Au-delà de ces nuances, les pratiques de mobilité entre les catégories d’individus sont relativement identiques. De plus, comme D. Mignot et al. [2003, p.8] le montrent sur l’agglomération lyonnaise, « si l’on compare les niveaux et les comportements de mobilité des plus modestes à ceux des plus aisés, en neutralisant l’effet lié à l’accès au volant, on constate que les inégalités, déjà faibles, repérées au niveau global se réduisent encore ». Les différences entre les catégories socio-professionnelles sont plus le reflet d’aspiration à un mode de vie ou un mode de fonctionnement constitutif des individus [Sen, 1992] dans la société urbaine, en fonction de la « hiérarchisation sociale » ou du niveau de vie 61 des individus. Dès lors, s’il y a des inégalités de chances entre les individus, c’est dans les possibilités qu’ont les individus de réaliser leurs objectifs et d’atteindre les activités, en tenant compte de la disponibilité spatiale des activités correspondant à leurs attentes, des modes de déplacements, de leur niveau de vie et de leur localisation résidentielle.

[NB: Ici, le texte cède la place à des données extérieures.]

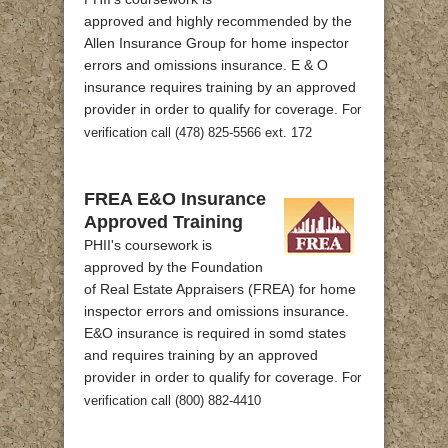
approved and highly recommended by the
Allen Insurance Group for home inspector
errors and omissions insurance. E & O
insurance requires training by an approved
provider in order to qualify for coverage.
For
verification call (478) 825-5566 ext. 172
FREA E&O Insurance
Approved Training
PHII's coursework is
approved by the Foundation
of Real Estate Appraisers (FREA) for home
inspector errors and omissions insurance.
E&O insurance is required in somd states
and requires training by an approved
provider in order to qualify for coverage.
For
verification call (800) 882-4410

Tableau 8 : Pratiques moyennes de mobilité des individus de l’agglomération lyonnaise selon la classe socio-professionnelle
Nombre moyen de déplacements par personne et par jour Artisans, commerçants Cadres supérieurs Professions intermédiaires Employés Ouvriers
Travail 1,64 1,52 1,44 1,14 1,26
Achats quotidiens ou de dépannage 0,18 0,17 0,22 0,25 0,18
Achats de la semaine ou d’équipement 0,12 0,12 0,16 0,15 0,11
Santé / démarches 0,21 0,15 0,14 0,13 0,12
Activités sportives N.R. 0,05 0,06 0,05 0,05
Activités culturelles / associatives 0,03 0,08 0,06 0,04 0,03
Promenade, lèche-vitrines N.R. N.R. 0,05 0,06 0,05
Restauration en dehors du domicile 0,14 0,19 0,18 0,12 0,08
Visite à des parents ou des amis 0,14 0,10 0,16 0,19 0,19
Accompagnement 0,29 0,42 0,42 0,53 0,28
Autres motifs 0,11 0,04 0,07 0,06 0,06

Sources : D. Caubel, d’après E.M.D. de Lyon de 1995

Notes
60.

« L’emploi est défini par la nature des tâches accomplies, les compétences techniques et sociales acquises au cours de l’expérience professionnelle, la valeur sociale attribuée à la profession en termes de rang dans une échelle de prestige ou comme composante de l’identité personnelle » [Herpin et al, 2001, p.58].

61.

Selon l’I.N.S.E.E. [ http://www.insee.fr , 2005], le niveau de vie est défini comme étant égal au revenu disponible du ménage divisé par le nombre d’unités de consommation. Le niveau de vie est donc identique pour l’ensemble des individus d’un même ménage.